I don't think I can avoid my future posts being at least tangentially concerned with covid-19 (Hey 19-no we can't dance together--no we can't talk at all!) for the foreseeable.

But just to leave a little bad taste in your mouth, I came across one of Trump's former serious fans who might have spit him out because he was lukewarm, Pastor Wiles (anti-Semite bigot). Trump has enjoyed saying that no one knew how much covid-19 would be a wasting force in our world, but Wiles as early as January 29 viewed this as a "purge". Even though some of the people who succumb to covid-19 will be of the formerly faithful and COVID-19 denying, still some will enter out from the mouth of the crucible, and feel no heat. This is because, verily, they are numb. (But they could fucking read a book or something.)

And don't get me started on the paranoia of the president who thinks that governors could even be asking for ventilators and all just to fuck with him. Or his belief that "the media" (journalists) might cover whether things he says and does happened and/or actually helped at all, instead of what they generally tend to do, which is not helping.

Anyways, everything looks like viral content to me. How are you all doing?

2 comments:

Ten Bears said...

Looks more and more everyday like an outright case of waging biological warfare on the American people, that this “pandemic” is no different than Christians handing out smallpox laced blankets to the natives. The Trump Virus because Trump brought it here and turned it loose to kill off a bunch of us.

This goes beyond providing aid and comfort …

Formerly Amherst said...

Hi-Ho Vixen,
you know, one of my contentions is that major changes rarely come from politics. Real changes arise from technological innovation (like the car or the computer) or social changes (like pornography or war) or diseases as we presently have.

In my life politics is mostly about rearranging deck chairs on the Titanic. The ball is moved back and forth about 5 degrees, depending on which party is in the ascendancy. Politics is mostly about hot air.

Huge changes come about from irreparable, fundamental developments.

We may be looking at this now. For example, shaking hands may be out now and in the future. Should a time come when we feel the pandemic has been eliminated, we still will not be able to say it is eliminated in other countries, and this could change immigration policy for decades to come. People may be leery about gathering in groups because of caution even after things have mellowed out. Dating habits could change. Athletic events could be postponed indefinitely.
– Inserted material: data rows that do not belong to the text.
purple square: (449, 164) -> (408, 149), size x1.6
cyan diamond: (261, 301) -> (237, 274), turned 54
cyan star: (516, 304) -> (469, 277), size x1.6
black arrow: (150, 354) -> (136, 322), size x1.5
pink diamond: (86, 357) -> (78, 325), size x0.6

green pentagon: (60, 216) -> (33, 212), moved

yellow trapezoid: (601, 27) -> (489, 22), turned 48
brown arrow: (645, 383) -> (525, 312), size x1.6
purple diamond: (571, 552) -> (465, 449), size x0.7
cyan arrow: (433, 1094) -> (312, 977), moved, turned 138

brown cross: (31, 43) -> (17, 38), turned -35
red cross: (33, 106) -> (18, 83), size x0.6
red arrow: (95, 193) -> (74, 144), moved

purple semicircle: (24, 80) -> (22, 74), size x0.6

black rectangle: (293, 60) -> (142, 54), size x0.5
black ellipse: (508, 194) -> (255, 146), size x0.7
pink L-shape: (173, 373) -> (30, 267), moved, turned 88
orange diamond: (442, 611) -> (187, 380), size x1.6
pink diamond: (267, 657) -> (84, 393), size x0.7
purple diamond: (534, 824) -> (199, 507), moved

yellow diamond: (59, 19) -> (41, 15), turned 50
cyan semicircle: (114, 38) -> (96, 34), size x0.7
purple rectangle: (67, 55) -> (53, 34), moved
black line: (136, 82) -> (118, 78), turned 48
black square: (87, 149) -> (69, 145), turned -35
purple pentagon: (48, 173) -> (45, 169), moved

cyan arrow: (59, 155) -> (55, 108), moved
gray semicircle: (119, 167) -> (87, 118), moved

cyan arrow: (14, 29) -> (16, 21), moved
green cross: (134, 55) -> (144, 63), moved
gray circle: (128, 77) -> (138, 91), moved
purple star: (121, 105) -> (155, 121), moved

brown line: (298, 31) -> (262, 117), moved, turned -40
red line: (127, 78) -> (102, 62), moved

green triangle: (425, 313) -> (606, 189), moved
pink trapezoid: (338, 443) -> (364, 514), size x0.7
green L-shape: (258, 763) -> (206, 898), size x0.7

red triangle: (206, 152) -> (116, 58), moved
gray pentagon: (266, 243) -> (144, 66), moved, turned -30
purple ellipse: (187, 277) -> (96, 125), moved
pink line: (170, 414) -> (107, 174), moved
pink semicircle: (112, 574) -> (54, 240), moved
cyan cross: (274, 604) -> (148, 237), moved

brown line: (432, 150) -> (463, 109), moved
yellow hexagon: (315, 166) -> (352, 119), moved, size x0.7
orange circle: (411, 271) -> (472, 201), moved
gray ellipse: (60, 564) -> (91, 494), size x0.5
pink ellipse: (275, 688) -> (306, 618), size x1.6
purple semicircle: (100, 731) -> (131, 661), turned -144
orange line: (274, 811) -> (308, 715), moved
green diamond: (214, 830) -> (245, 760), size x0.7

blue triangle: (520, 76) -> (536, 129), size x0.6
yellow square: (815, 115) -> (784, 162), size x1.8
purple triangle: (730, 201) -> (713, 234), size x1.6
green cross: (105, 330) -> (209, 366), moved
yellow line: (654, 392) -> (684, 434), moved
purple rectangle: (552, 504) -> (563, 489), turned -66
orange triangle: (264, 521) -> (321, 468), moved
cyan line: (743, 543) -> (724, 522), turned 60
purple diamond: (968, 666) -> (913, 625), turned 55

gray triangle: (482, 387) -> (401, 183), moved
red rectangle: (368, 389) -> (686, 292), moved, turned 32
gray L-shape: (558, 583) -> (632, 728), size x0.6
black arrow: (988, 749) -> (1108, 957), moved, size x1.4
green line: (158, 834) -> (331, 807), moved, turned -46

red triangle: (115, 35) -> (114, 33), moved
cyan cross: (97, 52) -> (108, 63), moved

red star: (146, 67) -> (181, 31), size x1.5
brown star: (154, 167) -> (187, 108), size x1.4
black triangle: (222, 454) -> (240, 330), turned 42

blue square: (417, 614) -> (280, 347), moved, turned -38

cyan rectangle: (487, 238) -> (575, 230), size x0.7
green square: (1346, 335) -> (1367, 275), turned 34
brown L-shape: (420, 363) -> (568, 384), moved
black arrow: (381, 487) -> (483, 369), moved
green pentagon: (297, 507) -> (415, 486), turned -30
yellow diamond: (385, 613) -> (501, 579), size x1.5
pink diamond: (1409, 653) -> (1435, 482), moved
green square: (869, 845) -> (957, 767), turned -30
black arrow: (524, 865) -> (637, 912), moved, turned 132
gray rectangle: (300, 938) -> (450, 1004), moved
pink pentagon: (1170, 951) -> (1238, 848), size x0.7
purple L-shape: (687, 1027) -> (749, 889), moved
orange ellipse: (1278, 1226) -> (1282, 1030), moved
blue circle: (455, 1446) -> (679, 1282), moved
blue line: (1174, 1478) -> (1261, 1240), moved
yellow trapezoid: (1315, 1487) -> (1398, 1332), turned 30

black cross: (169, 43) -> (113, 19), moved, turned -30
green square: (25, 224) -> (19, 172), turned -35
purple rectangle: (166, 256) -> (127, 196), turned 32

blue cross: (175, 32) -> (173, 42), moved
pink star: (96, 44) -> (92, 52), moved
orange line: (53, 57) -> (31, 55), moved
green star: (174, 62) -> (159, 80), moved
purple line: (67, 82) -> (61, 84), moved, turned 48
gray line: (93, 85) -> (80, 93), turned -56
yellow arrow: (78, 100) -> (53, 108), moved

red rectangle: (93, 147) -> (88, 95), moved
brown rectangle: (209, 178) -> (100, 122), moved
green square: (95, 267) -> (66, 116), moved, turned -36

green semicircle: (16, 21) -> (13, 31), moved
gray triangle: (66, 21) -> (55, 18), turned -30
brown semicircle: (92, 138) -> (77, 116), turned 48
College students are yelling for their money back as they were already being ripped off by fees and tuition that would have been regarded as astronomical when I was in college. Some colleges may not survive.

What permanent changes might occur from this pandemic are unpredictable, but could be far reaching. News organizations are trying to squeeze this new reality into the same old bottles of banality, but the Left-Right fantasies are obviously irrelevant to most people.

One thing for sure – this will have long-term effects, and the longer it goes on, the more permanent those effects will be. It will take some time for the chattering classes to adjust to the new reality.